A curiosa produção artificial de insulina
Esse plasmídeo é cortado com as mesmas enzimas de restrição para cortar o cromossomo humano e isolar o gene da insulina. Após cortar o plasmídeo, nós o ligaríamos com o DNA Ligase no gene da insulina. O DNA Ligase funcionaria como uma cola biológica. Veja bem, uniríamos o DNA de uma espécie, no caso a humana à outra espécie resultando em um DNA recombinante.
Após a formação do DNA recombinante resultante da ligação entre os dois genes, o gene da insulina e o plasmídeo, o plasmídeo modificado é inserido novamente na bactéria. Essa bactéria iria portanto receber, incorporar um gene de outra espécie, um gene humano. Teríamos uma bactéria modificada geneticamente, programada agora para produzir insulina. E essas bactérias, ao se reproduzirem de forma assexuada (Sem a necessidade de um parceiro) originariam outras bilhões de bactérias todas contendo esse gene da insulina com a capacidade de produzir essa proteína que atua como um hormônio importante no controle da taxa de glicose no ser humano. Pessoas que não podem produzir insulina naturalmente em quantidade adequada sofrem da grave doença chamada diabetes.
Agora essas bactérias podem ser utilizadas como biofábricas para sintetizar a insulina em grande quantidade em larga escala, em escala industrial que pode ser vendida na indústria farmacêutica em um preço acessivel.
É essa que é um tecnologia transgênica, é isso que nos permite a engenharia genética, modificar geneticamente os seres-vivos para, obviamente, encontrar nesses seres características vantajosas para o ser humano, para nossas atividades. Ainda melhor, essa tecnologia trangênica já está difundida, vários organismos transgênicos já foram produzidos. Por exemplo:
Nós temos o milho que recebeu um gene de bactéria e tornou-se resistente à praga de insetos. Temos também outro exemplo bastante curioso, uma planta de fumo na qual foi introduzido o gene de vaga-lume, e essa planta tornou-se bioluminescente, tornou capaz de gerar luz própria que nós chamamos de bioluminescência.
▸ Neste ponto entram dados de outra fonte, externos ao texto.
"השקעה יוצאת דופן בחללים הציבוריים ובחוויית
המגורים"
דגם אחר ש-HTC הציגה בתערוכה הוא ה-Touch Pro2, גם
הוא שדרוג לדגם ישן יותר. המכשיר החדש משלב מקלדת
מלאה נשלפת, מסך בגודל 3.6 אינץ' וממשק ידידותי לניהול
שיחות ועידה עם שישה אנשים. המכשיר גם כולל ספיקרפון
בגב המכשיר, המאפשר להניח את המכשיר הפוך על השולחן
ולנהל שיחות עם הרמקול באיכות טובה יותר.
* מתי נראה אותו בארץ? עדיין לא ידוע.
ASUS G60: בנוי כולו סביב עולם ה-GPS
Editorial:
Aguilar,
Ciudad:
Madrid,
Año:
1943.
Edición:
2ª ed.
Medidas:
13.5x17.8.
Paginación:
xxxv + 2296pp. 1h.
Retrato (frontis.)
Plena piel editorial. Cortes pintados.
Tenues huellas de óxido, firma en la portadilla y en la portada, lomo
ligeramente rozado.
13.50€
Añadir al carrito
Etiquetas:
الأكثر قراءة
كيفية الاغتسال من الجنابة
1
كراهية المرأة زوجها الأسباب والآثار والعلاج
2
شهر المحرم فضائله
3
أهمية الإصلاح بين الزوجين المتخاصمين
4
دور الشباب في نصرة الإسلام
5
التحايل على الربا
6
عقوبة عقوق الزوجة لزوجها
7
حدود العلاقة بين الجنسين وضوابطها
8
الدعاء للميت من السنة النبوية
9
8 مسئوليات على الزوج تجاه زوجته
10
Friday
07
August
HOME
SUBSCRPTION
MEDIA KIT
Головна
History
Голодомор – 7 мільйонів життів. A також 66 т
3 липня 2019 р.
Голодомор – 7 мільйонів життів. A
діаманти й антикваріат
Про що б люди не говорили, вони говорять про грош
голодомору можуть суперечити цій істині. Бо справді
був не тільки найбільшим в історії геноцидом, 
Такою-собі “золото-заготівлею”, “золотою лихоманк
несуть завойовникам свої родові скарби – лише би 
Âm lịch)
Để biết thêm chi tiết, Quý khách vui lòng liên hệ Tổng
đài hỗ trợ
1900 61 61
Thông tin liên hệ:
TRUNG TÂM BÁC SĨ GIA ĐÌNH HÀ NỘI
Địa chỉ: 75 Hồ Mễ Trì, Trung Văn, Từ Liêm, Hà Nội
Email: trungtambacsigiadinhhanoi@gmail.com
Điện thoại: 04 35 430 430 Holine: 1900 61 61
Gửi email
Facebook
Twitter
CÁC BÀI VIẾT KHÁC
Isso que é a tecnologia trangênica e essa é a engenharia genética.
É lógico que essa tecnologia, esse pode em mãos nos trazem grandes responsabilidades. É necessário trabalhar a engenharia genética com muita responsabilidade. Existem regras de biosegurança. Os organismos trangênicos tem que ser testados, controlados e regulamentados para serem comercializados. Entretanto é importante ressaltar que esses organismos transgênicos já fazem parte do nosso cotidiano. Estão no carrinho de supermercado, estão na nossa mesa. Esses alimentos trangênicos, tenha certeza, vieram para ficar.